Exercise directions: Gather every line from the entries below that includes "Taken".

Document structure recognition data:
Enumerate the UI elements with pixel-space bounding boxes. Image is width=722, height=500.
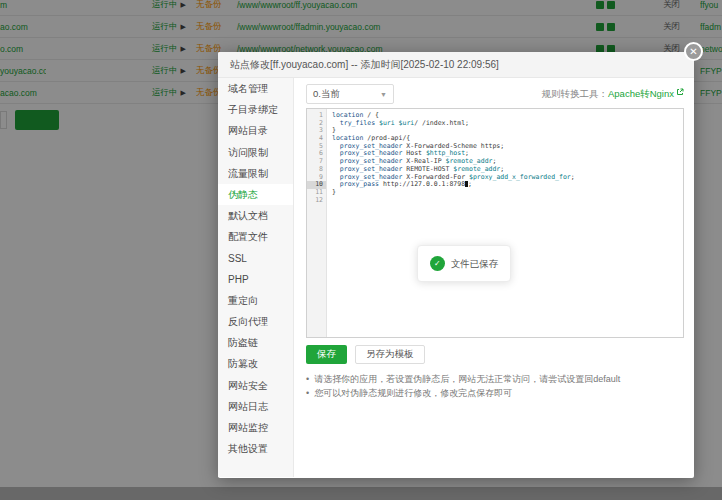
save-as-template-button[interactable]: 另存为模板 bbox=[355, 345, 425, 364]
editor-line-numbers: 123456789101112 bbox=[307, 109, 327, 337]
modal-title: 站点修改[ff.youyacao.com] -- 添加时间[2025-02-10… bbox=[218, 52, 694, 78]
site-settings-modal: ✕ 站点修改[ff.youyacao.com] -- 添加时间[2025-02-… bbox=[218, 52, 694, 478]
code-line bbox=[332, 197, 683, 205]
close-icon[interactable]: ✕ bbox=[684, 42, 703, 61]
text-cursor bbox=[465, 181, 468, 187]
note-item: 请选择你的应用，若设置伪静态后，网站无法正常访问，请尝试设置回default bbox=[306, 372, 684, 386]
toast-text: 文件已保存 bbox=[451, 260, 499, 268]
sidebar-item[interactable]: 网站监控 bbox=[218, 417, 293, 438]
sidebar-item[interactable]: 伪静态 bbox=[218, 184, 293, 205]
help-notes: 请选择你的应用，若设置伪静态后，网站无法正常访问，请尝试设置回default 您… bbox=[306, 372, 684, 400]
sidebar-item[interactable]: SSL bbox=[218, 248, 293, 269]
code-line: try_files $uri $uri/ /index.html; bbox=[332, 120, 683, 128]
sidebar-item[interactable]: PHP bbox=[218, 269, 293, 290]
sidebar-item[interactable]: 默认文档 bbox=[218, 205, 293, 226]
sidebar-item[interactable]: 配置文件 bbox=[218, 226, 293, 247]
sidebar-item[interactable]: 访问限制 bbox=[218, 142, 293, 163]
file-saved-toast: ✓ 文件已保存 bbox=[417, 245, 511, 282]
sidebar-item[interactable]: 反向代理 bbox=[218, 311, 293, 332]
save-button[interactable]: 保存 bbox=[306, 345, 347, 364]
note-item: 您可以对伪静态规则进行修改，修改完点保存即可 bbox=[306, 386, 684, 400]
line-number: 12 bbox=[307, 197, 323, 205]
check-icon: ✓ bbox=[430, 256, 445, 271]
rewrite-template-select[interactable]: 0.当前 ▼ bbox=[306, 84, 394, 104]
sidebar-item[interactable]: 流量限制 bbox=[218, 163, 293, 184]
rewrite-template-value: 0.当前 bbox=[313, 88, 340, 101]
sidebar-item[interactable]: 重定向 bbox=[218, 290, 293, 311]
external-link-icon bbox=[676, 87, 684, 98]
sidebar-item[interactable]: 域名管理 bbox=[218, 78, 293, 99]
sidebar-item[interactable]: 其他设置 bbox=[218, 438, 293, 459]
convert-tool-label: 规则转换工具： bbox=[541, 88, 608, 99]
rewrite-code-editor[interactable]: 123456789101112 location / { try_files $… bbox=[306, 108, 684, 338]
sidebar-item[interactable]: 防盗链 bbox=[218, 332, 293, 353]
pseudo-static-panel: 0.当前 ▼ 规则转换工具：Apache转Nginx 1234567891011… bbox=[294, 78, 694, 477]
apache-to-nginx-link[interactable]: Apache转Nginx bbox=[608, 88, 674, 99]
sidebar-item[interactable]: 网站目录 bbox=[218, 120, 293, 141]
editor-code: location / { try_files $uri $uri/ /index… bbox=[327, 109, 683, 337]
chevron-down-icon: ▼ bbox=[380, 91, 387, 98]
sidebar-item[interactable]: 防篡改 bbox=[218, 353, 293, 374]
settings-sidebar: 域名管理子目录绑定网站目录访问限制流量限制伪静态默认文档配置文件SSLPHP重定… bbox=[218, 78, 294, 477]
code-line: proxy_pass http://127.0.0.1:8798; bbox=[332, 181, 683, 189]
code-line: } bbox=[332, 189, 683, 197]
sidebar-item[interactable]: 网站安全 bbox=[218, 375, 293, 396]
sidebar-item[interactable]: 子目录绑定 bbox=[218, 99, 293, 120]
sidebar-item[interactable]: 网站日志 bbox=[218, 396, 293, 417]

---

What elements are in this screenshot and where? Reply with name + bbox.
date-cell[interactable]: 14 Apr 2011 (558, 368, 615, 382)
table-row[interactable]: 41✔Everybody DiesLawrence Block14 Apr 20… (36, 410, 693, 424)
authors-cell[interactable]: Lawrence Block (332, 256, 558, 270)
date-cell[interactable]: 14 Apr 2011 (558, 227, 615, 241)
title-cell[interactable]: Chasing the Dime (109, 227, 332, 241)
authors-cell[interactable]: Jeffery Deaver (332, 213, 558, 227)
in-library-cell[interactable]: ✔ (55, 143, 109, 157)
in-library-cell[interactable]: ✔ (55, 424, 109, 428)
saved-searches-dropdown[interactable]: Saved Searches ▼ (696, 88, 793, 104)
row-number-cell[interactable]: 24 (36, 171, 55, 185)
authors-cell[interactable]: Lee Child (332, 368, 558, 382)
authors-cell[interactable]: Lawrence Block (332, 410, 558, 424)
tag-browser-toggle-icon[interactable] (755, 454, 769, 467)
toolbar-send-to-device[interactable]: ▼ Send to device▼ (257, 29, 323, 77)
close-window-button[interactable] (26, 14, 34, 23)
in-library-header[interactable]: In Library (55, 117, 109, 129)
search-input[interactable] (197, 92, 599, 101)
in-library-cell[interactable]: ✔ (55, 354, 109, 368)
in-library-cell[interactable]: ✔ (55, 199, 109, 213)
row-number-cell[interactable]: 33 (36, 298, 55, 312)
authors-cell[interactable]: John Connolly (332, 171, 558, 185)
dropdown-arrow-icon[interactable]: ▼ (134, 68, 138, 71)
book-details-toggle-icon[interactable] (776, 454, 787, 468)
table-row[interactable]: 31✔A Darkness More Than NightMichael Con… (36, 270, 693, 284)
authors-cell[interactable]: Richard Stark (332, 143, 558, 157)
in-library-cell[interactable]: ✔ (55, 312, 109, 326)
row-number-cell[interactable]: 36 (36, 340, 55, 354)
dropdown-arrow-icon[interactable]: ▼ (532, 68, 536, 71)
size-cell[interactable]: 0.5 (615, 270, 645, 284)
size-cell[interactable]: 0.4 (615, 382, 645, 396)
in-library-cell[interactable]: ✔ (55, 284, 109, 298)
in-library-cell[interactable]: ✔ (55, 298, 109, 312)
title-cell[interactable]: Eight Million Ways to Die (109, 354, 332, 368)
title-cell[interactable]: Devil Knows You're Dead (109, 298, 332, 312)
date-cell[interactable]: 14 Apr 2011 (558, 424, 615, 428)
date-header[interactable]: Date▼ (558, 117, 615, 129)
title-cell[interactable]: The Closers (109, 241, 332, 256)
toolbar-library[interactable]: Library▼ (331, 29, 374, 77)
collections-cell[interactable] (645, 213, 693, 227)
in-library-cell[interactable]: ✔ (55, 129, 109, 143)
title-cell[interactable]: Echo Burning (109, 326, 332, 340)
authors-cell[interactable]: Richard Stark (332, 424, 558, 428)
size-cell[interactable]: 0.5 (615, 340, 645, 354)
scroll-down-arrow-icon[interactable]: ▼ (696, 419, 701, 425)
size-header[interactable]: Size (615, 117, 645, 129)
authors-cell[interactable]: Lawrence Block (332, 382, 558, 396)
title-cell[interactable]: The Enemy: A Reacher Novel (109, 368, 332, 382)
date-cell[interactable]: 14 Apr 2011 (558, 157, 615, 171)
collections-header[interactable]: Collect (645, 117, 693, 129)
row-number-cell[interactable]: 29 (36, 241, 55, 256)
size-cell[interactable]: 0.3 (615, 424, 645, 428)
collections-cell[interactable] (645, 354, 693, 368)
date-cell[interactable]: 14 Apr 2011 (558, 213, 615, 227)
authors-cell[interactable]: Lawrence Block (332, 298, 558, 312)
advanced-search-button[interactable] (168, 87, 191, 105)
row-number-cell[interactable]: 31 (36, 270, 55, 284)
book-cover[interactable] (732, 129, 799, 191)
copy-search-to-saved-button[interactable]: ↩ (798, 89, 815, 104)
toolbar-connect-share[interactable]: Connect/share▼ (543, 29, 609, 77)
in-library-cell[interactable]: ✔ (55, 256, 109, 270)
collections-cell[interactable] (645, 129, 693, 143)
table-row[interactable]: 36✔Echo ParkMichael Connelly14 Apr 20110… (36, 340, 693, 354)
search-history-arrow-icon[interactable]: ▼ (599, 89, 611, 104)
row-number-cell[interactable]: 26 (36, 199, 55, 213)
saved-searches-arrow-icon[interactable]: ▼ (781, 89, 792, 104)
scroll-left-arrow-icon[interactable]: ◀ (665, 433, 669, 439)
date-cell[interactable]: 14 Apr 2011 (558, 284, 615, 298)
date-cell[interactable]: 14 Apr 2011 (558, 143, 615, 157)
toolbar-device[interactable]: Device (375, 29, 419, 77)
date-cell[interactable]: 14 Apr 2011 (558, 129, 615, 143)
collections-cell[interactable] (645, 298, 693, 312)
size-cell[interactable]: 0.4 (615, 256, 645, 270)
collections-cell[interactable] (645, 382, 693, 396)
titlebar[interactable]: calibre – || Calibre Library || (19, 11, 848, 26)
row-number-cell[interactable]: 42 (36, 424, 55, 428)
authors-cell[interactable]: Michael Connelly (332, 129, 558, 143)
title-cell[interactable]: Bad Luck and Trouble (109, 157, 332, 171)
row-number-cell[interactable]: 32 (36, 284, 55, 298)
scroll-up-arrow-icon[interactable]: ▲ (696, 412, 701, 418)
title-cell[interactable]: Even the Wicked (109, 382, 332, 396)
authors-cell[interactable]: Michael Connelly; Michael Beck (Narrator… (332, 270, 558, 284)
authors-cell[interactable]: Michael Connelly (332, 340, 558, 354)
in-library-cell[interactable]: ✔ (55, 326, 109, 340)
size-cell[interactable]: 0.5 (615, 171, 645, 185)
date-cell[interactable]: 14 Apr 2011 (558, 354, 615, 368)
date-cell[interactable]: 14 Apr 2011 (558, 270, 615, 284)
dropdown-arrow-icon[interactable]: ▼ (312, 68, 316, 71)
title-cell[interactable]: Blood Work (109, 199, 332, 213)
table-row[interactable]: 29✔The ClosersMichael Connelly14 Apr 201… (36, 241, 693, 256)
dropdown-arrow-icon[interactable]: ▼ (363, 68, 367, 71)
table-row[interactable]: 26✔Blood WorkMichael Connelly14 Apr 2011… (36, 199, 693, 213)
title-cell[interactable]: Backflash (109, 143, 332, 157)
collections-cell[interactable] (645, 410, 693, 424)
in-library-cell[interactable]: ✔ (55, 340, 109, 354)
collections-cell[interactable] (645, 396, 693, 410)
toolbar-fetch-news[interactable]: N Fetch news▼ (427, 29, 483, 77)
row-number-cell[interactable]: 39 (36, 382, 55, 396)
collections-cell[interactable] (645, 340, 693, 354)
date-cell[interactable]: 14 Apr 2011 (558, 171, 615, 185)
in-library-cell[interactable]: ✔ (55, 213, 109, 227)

---

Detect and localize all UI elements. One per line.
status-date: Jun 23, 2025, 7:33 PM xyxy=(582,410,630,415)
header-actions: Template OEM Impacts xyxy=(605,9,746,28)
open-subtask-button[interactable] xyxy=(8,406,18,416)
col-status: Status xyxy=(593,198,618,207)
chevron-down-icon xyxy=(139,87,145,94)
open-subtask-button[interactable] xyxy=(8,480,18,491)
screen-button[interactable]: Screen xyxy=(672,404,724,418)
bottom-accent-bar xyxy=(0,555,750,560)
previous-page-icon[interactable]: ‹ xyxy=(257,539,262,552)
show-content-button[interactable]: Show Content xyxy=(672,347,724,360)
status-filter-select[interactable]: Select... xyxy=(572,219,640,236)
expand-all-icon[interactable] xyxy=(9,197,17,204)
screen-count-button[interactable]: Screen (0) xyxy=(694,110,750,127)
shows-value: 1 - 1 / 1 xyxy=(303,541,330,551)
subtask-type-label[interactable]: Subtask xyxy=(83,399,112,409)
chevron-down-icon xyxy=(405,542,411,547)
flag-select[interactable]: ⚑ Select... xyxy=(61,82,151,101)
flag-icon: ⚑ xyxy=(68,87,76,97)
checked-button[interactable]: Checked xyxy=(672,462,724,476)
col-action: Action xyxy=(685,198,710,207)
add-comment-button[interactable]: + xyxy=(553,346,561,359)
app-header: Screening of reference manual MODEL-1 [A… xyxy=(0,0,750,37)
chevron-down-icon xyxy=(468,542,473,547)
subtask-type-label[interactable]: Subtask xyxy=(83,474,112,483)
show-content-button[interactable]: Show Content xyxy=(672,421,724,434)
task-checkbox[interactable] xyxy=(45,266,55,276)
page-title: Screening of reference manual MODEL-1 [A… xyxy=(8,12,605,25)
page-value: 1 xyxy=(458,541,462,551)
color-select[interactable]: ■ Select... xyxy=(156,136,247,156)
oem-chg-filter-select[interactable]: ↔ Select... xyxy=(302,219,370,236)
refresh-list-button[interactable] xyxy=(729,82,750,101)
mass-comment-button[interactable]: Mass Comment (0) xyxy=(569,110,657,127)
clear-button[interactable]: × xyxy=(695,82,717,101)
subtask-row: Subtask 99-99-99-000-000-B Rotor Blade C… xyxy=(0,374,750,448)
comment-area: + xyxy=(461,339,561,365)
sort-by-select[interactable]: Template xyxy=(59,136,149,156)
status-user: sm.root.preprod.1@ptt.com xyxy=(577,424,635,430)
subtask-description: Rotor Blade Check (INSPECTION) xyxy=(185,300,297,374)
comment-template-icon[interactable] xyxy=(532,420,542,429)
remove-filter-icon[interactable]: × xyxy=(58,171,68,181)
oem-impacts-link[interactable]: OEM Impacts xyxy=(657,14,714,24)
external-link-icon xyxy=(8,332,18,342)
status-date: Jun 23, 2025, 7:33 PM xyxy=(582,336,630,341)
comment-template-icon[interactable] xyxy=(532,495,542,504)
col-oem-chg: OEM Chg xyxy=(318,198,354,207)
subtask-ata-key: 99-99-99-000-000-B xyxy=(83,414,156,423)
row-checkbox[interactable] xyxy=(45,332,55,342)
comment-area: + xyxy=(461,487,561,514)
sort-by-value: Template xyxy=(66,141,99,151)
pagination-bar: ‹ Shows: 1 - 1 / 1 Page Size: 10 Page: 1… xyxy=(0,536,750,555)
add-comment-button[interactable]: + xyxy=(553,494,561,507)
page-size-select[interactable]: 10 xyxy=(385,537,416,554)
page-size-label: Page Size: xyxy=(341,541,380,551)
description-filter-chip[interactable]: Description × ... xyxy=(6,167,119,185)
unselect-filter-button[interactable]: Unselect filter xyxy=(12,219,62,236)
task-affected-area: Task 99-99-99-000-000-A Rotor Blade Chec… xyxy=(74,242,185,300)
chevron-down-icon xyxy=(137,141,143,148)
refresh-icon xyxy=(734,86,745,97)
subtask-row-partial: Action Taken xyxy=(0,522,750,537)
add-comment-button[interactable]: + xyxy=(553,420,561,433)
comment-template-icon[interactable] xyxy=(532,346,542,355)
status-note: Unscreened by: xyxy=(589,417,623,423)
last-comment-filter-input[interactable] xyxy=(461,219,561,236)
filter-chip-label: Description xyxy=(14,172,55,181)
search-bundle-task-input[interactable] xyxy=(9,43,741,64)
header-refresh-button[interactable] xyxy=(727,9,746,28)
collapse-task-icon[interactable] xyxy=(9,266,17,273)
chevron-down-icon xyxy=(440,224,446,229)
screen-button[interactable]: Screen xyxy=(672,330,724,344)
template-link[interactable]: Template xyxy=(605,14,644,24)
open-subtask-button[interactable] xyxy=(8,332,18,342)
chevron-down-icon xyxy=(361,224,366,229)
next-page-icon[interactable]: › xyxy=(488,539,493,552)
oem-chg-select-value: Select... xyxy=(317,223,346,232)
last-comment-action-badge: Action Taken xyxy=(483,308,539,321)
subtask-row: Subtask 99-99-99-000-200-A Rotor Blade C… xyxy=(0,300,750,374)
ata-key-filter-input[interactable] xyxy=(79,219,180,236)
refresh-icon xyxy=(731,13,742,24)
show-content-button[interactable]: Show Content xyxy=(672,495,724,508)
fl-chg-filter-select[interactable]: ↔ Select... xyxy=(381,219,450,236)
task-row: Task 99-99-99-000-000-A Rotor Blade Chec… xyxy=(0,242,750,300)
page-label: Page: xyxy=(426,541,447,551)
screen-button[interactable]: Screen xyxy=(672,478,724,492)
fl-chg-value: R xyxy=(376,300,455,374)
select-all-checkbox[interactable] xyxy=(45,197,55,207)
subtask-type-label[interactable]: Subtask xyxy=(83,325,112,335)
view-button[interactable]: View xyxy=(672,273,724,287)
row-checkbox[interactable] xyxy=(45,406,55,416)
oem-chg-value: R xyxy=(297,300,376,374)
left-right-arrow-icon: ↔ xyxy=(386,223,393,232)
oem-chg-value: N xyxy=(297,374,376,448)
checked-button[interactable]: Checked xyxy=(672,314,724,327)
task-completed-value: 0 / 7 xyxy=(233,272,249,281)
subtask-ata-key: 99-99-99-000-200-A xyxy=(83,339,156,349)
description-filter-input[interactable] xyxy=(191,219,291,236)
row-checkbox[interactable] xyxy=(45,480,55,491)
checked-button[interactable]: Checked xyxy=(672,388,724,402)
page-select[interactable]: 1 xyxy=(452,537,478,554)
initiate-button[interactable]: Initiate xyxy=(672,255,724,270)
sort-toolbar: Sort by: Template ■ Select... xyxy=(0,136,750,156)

Answer to the problem:
subtask-row-partial: Action Taken xyxy=(0,522,750,537)
last-comment-action-badge: Action Taken xyxy=(483,308,539,321)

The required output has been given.